● **Dataset**:
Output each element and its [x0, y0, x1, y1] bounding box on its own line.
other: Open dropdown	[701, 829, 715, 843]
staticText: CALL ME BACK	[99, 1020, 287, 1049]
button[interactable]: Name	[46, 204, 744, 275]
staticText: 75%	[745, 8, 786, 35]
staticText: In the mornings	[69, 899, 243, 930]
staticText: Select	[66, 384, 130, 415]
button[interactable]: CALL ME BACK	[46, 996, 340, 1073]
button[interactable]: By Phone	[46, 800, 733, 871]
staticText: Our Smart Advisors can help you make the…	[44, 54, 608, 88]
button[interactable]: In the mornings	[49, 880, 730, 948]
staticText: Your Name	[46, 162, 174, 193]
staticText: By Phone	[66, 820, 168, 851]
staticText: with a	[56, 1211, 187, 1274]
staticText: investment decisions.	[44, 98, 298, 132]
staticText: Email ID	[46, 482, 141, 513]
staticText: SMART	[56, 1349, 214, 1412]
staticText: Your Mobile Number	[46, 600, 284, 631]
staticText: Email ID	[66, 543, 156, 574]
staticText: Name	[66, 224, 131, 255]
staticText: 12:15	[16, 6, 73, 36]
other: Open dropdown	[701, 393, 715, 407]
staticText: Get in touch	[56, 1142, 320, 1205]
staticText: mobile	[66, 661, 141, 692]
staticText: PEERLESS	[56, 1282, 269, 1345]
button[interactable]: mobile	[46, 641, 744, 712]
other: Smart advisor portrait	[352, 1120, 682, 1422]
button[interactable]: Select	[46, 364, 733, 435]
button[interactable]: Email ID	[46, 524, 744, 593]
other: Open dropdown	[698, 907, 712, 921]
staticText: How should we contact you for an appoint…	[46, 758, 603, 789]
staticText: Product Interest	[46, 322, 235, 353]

...

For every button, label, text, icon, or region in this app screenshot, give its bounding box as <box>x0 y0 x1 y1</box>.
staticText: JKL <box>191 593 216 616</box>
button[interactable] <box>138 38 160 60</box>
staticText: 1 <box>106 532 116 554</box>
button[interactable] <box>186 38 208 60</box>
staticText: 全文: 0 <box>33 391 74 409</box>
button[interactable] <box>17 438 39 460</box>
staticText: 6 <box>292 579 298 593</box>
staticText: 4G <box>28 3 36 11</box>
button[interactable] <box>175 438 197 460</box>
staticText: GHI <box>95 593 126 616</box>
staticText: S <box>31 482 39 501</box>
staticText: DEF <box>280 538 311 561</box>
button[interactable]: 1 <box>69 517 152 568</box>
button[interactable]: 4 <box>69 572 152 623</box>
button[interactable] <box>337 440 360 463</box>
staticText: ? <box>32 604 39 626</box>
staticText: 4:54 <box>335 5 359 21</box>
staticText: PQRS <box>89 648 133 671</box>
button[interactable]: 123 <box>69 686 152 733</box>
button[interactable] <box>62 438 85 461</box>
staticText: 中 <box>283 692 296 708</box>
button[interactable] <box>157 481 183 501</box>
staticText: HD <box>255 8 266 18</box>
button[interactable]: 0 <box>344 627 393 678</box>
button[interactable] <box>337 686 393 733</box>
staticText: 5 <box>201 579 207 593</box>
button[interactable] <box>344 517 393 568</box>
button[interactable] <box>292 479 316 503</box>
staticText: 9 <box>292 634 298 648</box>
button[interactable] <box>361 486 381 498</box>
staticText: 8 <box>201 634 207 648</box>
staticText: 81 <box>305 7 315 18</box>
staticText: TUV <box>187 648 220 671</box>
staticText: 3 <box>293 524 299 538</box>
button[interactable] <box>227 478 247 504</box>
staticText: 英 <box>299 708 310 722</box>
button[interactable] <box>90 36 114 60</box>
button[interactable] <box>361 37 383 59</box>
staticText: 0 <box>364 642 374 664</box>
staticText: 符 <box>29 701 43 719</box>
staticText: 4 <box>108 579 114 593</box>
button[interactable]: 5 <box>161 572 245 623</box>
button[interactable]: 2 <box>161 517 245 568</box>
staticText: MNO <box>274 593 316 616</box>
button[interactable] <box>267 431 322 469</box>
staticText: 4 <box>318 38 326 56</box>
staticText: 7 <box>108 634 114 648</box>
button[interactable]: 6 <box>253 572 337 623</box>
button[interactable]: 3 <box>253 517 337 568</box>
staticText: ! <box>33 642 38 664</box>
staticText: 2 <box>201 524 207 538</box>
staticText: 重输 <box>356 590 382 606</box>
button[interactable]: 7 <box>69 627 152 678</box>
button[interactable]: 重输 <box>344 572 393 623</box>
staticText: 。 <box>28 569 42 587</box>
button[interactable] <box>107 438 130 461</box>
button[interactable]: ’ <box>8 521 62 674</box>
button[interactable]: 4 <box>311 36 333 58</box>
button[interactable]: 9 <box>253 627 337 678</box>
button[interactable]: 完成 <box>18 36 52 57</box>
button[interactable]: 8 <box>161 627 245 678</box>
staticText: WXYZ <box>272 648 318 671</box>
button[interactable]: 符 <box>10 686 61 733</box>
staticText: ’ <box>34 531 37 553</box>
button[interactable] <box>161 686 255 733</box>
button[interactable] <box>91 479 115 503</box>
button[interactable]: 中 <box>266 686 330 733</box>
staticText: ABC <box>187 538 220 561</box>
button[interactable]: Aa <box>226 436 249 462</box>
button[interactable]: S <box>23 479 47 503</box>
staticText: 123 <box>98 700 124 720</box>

● **Instructions to follow**: If a line in the records contains the word "Your", copy it.

● **Answer box**:
staticText: Your Name	[46, 162, 174, 193]
staticText: Your Mobile Number	[46, 600, 284, 631]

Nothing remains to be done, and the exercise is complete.